Updated in: 28 February 2024 - 12:38

Belgium Suspends Arms Sales to Saudi Arabia

Belgium’s State Council or Supreme Administrative Court suspended eight licenses for the sale of arms to Saudi Arabia by the country’s leading weapons manufacturer FN Herstal.
News ID: 71027
Publish Date: 01July 2018 - 15:24

Belgium Suspends Arms Sales to Saudi ArabiaTEHRAN (Defapress)- The council explained its decision by the failure of the authorities in the country’s French-speaking Wallonia, which had issued the permits, to first examine the human rights situation in Saudi Arabia.

The decision affected planned sales to the kingdom by Belgium’s leading weapons manufacturer FN Herstal, which is based in the region.

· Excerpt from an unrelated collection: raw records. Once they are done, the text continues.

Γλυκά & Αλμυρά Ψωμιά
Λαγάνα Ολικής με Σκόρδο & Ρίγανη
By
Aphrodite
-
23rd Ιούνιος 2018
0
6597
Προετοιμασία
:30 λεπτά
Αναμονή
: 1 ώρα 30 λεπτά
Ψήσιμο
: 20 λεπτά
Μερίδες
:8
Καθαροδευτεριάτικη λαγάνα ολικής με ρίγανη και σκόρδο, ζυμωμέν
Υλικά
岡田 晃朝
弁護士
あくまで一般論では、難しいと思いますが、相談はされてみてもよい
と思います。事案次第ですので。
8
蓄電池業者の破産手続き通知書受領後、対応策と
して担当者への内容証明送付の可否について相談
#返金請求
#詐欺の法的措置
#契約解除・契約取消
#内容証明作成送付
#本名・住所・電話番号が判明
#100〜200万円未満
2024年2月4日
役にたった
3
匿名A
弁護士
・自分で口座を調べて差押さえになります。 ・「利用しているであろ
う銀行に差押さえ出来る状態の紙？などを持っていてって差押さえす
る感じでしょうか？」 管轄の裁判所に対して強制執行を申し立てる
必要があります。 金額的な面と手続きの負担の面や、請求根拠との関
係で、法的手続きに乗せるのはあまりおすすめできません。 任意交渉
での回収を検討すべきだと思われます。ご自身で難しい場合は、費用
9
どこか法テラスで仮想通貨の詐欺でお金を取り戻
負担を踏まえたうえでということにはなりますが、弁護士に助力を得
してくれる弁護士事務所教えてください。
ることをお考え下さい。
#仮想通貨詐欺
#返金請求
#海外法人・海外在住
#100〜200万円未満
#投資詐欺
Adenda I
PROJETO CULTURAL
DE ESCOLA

Also known as Fabrique Nationale, the company specializes in making firearms, ranging from pistols to heavy machineguns.

In 2017 Saudi Arabia bought 153 million euros worth of arms from the Belgian arms maker.

In December 2017, the Belgian Human Rights League and the National Peace and Democracy Coordination Center, backed by Amnesty International, appealed to the State Council to annul licenses for the export of lethal arms to Riyadh.

In September 2017, the European Parliament approved a resolution calling on the EU to impose an arms embargo on Saudi Arabia, which is accused of supplying the weapons it buys in Europe to terrorists in Syria and using them in the ongoing conflict in Yemen.

Germany also in January stopped approving licenses allowing arms sales to Saudi Arabia due to its involvement in the warfare.

Saudi Arabia has been striking Yemen since March 2015 to restore power to Mansour Hadi, a close ally of Riyadh. The Saudi-led aggression has so far killed at least 16,000 Yemenis, including hundreds of women and children.

Despite Riyadh's claims that it is bombing the positions of the Ansarullah fighters, Saudi bombers are flattening residential areas and civilian infrastructures.

According to several reports, the Saudi-led air campaign against Yemen has driven the impoverished country towards humanitarian disaster, as Saudi Arabia's deadly campaign prevented the patients from travelling abroad for treatment and blocked the entry of medicine into the war-torn country.

Yemen is the world’s largest humanitarian crisis with more than 22 million people in need and is seeing a spike in needs, fuelled by ongoing conflict, a collapsing economy and diminished social services and livelihoods.

Several Western countries, in particular the United States and Britain, have been supplying the Saudis with advanced weapons and military equipment during the invasion.